А один поэт советских времен писал, что “до тридцати поэтом быть почетно, / и срам кромешный после тридцати”…

— Это кто — Самойлов?

— Межиров .

— А… Межиров. Нет, я категорически не согласен. Кстати, в прошлом году в Америке я виделся с Александром Петровичем, он, слава Богу, здоров и пишет стихи. Если бы все дело было только в нас, то можно было бы подумать, что мы пыжимся, очень стараемся, держим музу за подол, не отпуская ее: боимся с ней расстаться. Но — Гёте. Но — Тютчев, Фет, Пастернак. И так далее. А Томас Элиот, Уистен Оден, а Филип Ларкин, которого мне посчастливилось переводить? Все они жили долго. Лермонтов, предвидя раннюю смерть, хотел умереть “не тем холодным сном могилы”, а так, чтобы над ним “темный дуб склонялся и шумел”. Такими “вечно зеленеющими” дубами мне и представляются некоторые старые поэты. Надеюсь, преданность стихам и способность их писать, не повторяясь, меняясь вместе с ними, — это то, что не изменит нам до последнего вздоха, расстанется с нами в последнюю очередь. Тютчев, уже парализованный, накануне смерти, еще продолжал диктовать стихи, хотя ритм его уже не слушался, а рифмы давались только парные: “Благоуханна и светла / Уж с февраля весна в сады вошла, / И вот миндаль мгновенно зацвела, / И белизна всю зелень облила”. Нелепо — и в то же время трогательно и даже утешительно. Как будто уже готовился увидеть вечную весну. И видно, как он любил весну земную, как успевал за зиму соскучиться по теплу!

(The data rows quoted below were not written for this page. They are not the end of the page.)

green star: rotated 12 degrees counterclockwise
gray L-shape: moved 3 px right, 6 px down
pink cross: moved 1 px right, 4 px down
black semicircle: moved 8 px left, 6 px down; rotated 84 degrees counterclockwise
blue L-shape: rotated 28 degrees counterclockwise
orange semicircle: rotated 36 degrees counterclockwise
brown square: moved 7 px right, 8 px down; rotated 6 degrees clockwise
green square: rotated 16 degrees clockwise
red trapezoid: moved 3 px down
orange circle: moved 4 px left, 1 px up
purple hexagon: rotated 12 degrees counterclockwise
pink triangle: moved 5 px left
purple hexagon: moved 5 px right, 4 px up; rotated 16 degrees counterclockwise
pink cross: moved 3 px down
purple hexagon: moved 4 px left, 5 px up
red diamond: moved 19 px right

Да, я менялся от книги к книге. Был момент, когда друзья говорили мне, что ранние стихи хороши, “а сейчас ты пишешь черт-те что” (в эпоху “Таврического сада”). А потом привыкли и согласились, что хуже не стало: “Каждый шишак на ограде в объеме растет, / Каждый сучок располнел от общественных сумм. / Нас не затопит, но, видимо, нас заметет: / Всё Геркуланум с Помпеей приходят на ум” (“Снег”).

Остро и проницательно. Не затопило, но и впрямь замело… Что касается читательских капризов, то это им, читателям, ох как свойственно, да и вообще людям в частной жизни: они любят то, что когда-то восприняли остро и молодо. Они в любви собственники и с трудом переносят, когда их любимый меняет стиль. Тут — ревность.

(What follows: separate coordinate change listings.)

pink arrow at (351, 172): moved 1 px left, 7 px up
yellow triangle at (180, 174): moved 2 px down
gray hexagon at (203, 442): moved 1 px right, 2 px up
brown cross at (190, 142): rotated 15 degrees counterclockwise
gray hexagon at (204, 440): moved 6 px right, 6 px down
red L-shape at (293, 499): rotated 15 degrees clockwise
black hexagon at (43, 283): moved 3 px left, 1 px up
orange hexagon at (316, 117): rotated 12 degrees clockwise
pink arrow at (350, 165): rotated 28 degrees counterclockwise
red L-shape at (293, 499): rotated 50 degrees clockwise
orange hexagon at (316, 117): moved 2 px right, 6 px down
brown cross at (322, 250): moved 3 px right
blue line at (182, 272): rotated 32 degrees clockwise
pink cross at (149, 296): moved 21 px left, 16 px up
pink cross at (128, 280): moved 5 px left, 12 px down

— Совершенно верно. И Пушкин об этом говорил в связи с Баратынским: поэт растет и меняется, уходит от своих прежних стихов, а читатель от него отстает. Говоря о Баратынском, Пушкин имел в виду и свой собственный печальный опыт: ведь ему в тридцатые годы ставили в пример его ранние стихи. Если бы Пушкин прожил дольше, то он, возможно, сказал бы, что прежний читатель от него отстал, но за это время вырос новый читатель — и полюбил его поздние стихи.

У вас были и периоды страстно-взаимной любви с читателем и с критикой, а бывали и моменты некоторого отчуждения. Вы от этих перемен зависели психологически? Вам надо быть любимым?

— Надо. Увы. Другое дело, что… Нет, скажу так: я не представляю своего пути без читательского отклика. И такой отклик был с самого начала. Критика меня всегда и ругала, и хвалила. Первая моя книжка (1962 год) подверглась разгрому, я недавно опубликовал в журнале “Звезда” (8-й номер за 2003 год) статью, которая называется “Первое впечатление”, в ней я привел три текста — две статьи из ленинградской газеты “Смена”, совершенно чудовищные, и фельетон в журнале “Крокодил” за подписью “Рецензент”, в них я обвинялся в “фиглярстве в искусстве” и “многозначительном созерцании собственного пупа”.

Сегодняшняя критика ничуть не лучше той, сорокалетней давности.

Это кто же из нынешних критиков подхватил эстафету советских разносов? Топоров?

— Ну, Топоров — клинический случай. Я мог бы назвать имен семь-восемь. Как правило, это несостоявшиеся или малоодаренные поэты. Обижаться на них нельзя…

Зато у вас много по-настоящему преданных вам читателей. Своя, так сказать, большая референтная группа.